Newton Nogueira/Divulgação - LNB
Newton Nogueira/Divulgação - LNB

A pequena Lins se empolga com a perpectiva de conseguir lugar no NBB

Cresce a procura por programa de sócio-torcedor, que dá direito a acompanhar a campanha da equipe na Liga Ouro

Alessandro Lucchetti, O Estado de S. Paulo

11 Março 2014 | 15h49

SÃO PAULO - A pequena Lins, cidade com pouco mais de 70 mil habitantes, está empolgada com a perspectiva de chegar ao NBB. O Lins Basquete estreia nesta quarta-feira na Liga Ouro, em seu ginásio, o João dos Santos Meira, em partida contra o Sport Recife. Nesta terça-feira, às 20h, o jogo entre Rio Claro e Campo Mourão (PR) abre a competição, que oferece uma vaga na liga.

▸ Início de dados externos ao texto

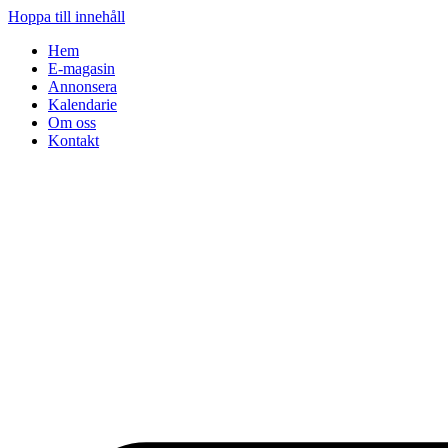
Hoppa till innehåll
Hem
E-magasin
Annonsera
Kalendarie
Om oss
Kontakt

Quatrocentos torcedores já se afiliaram ao programa de sócio-torcedor, que dá direito a assistir partidas da Liga Ouro, do Campeonato Paulista (Divisão Especial), da equipe feminina e da liga regional de basquete do centro-oeste paulista por R$ 90 anuais.

O Lins Basquete foi campeão da 1ª Divisão (que na verdade é a segunda) do Campeonato Paulista de 2012, mas não pôde participar da Divisão Especial porque sua quadra era de cimento. "Aí o prefeito se sensibilizou e reformou nosso ginásio, que agora tem um piso de último tipo", diz o advogado Ariovaldo Esteves Júnior, que joga na seleção brasileira de masters e ainda disputa a liga regional, aos 53 anos de idade. No ano passado, confirmando sua qualidade, Lins foi campeã da 1ª Divisão.

"A cidade se apaixonou pelo basquete. Como o Linense está mal, a torcida migrou do futebol para o basquete", diz Ariovaldo.

O técnico de Lins é o ex-jogador Claudio Sconfienza, de 43 anos, que assumiu o time nesta segunda-feira. Rodrigo Magalhães, que era o treinador, deixou o cargo por "motivos particulares". Até o ano passado, Claudio jogava e era assistente técnico de Magalhães.

Lins aposta em jogadores rodados, como Vinícius Teló, primo do cantor Michel Teló, que disputou o NBB na última temporada por Joinville. Os outros pilares do time são os pivôs Casé e Cleiton Sebastião, que atuaram por Vila Velha e Suzano, respectivamente, o norte-americano Leon Sutton e Manuil, que jogou no Vasco e no basquete espanhol.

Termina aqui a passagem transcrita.